My Comrades: Modern Athlete Readers share their 2010 experience

Golden Years


Ask Joyce Keeling about her first, long-awaited trip to Port Alfred in the Eastern Cape and she is likely to roll her eyes in exasperation before launching into a story about her husband’s absolute dedication to his running. Because while Vic refused to take her there for many years, all it took to change his mind was a road race…

“My parents got married in Port Alfred, so I asked Vic to take me there to see it. He refused because there was no race there to run. It went on for years like that! Then one day he turns to me and says, ‘We’re going to Port Alfred’, so I asked, ‘Why now?’ Turns out it was because he wanted to run the Washie hundred-miler.

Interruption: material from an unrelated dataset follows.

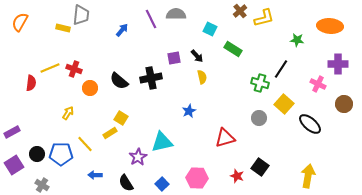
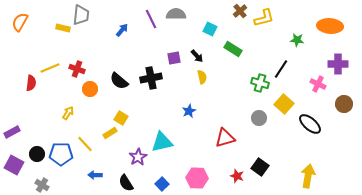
red cross at (74, 69): moved 3 px right
orange circle at (90, 88): moved 1 px down
purple square at (14, 165): rotated 30 degrees counterclockwise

At first I said, ‘You can go on your own,’ but then I thought I was cutting off my nose to spite my face, so I eventually agreed to go. As I always joked, he was married to running and I was his sideline!”

Still, for all her mock indignation, Joyce was always there to second Vic in his running. Little wonder the Golden Reef Club awarded her numerous ‘Agter Elke Runner’ certificates for her many years of support.

Vic only took up running when he was 47, after playing hockey for 30 years – but he was bitten hard by the running bug after seconding his eldest son, Brian, in a race. He ran his first race at the 1975 Marits Mini Marathon 16km in the southern suburbs of Johannesburg, but says, “That was more of a trail fun run, and my first real road race was the Spring Striders 32km in 1976, which I ran in 3:44:10, finishing 864th out of 870 finishers.”

Throughout his running career he kept a meticulous hand-written record of all his races, which Brian recently added up to find that his father has finished 1 018 races, including 243 marathons or ultra marathons, which in turn included 17 Comrades and 17 hundred-milers. His total race mileage comes to 29 097km. Even now, aged 81, Vic still has clear memories of his early races. “My first marathon was the Vaal Marathon in 1977. I remember I was told by some chaps to follow the legendary Mavis Hutchinson if I wanted to finish, so I stuck with her the whole way. I finished in 4:23:20, a few seconds ahead of her.”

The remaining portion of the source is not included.